Men have lots of confusing messages about anger with some using anger to empower their fear, blanket their sadness, or assert control in chaotic areas of their life. Still, many other men choke or swallow back any sign of their anger preferring to have it leak out in a multitude of numbing, self-sabotaging or avoidance behaviours. In all, I believe anger is getting a bad rap and taking the blame for what is really a lack of understanding, experience, and choice for most men. You see O.S., anger is not the problem – how you express anger is. Most men have never mastered a relationship to their own anger and so they are reactively angry rather than choosing to express anger responsibly. Responsible anger has a man be seen and heard, while reactive anger disconnects him from the world.
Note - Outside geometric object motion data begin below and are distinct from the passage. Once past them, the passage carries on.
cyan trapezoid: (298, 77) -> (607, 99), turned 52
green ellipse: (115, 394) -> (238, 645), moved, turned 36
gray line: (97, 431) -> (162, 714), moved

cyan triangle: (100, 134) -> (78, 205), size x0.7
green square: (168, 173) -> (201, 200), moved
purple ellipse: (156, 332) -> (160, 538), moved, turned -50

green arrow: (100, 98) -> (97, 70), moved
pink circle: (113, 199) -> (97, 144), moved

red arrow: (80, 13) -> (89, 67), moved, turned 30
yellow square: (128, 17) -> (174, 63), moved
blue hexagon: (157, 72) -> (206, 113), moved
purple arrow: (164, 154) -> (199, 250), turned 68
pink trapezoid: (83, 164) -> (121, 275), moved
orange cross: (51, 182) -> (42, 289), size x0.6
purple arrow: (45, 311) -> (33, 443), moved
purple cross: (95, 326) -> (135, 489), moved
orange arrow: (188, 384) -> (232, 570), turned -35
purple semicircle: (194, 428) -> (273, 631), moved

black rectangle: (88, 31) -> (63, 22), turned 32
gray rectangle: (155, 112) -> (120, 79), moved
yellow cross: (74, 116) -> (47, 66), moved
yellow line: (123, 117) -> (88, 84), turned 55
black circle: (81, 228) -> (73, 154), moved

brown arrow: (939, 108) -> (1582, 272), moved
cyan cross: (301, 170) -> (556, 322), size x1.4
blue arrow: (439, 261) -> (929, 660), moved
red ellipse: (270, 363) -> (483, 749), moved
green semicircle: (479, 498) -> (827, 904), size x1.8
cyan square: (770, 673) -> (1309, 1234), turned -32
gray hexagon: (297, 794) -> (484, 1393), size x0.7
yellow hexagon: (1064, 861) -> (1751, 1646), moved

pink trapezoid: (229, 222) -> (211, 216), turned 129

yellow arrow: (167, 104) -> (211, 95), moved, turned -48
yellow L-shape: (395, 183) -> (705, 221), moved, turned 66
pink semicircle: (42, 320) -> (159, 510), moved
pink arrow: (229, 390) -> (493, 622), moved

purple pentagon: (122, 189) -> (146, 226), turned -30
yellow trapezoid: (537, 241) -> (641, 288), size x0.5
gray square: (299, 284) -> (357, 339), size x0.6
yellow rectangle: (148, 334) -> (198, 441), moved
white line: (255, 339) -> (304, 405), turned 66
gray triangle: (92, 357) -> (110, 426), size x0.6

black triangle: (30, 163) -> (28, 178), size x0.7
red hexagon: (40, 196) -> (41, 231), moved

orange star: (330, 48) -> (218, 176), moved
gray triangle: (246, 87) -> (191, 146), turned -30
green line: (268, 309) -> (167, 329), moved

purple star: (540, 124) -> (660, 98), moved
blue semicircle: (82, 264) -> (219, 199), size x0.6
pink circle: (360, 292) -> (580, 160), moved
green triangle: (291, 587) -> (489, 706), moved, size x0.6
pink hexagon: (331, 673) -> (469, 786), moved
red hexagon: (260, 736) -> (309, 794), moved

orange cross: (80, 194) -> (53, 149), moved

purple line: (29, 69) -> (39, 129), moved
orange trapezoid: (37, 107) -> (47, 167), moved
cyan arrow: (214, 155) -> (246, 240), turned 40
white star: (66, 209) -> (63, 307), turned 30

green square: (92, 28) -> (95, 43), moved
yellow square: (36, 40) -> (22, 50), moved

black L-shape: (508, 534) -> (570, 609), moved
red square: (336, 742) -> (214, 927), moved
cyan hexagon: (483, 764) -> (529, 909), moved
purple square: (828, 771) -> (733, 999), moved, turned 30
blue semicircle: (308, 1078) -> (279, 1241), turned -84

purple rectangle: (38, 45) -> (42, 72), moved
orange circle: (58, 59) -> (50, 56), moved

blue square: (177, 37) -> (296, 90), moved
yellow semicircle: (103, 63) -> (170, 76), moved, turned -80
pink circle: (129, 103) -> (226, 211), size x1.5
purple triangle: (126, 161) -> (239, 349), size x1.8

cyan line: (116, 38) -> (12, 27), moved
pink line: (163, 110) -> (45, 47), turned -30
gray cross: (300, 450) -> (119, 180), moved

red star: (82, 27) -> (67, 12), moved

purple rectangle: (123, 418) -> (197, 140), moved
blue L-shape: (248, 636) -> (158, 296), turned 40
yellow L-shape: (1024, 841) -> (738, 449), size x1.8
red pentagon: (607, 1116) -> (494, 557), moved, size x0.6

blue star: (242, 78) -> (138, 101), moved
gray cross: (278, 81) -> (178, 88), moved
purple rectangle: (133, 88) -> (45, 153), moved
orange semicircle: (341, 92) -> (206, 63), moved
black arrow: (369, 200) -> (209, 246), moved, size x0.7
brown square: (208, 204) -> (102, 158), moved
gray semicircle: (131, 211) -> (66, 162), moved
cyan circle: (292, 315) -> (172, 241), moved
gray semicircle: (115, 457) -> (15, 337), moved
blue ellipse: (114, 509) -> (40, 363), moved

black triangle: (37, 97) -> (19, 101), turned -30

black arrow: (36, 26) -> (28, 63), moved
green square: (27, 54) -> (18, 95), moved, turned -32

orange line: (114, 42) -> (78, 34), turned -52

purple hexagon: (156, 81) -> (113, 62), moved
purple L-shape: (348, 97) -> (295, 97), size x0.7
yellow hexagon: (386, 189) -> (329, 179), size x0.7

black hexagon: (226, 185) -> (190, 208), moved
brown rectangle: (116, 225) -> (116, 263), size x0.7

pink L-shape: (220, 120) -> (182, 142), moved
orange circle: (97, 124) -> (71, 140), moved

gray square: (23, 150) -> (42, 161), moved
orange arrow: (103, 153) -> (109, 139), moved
In my Anger Inc TM, workshop O.S., men learn all about their anger; it’s roots, the early physical warning signs, their ‘triggers’ and ‘buttons’, and several, highly-effective tactics for expressing anger responsibly. In my life learning how to be responsibly angry is a discipline that has helped me transform from a wounded, violent young man to a middle-aged man whose anger is expressed responsibly, when appropriate. Two important women in your life O.S. are telling you they’re scared and on the edge – are you man enough to hear them and shine a floodlight on this blind spot in your life, or will you ignore them and let this volcano simmer? I suspect that because you’ve taken the step of writing to me that you’re somewhat curious they might be right. Follow your impulse with courage O.S., and you will learn what anger is really all about.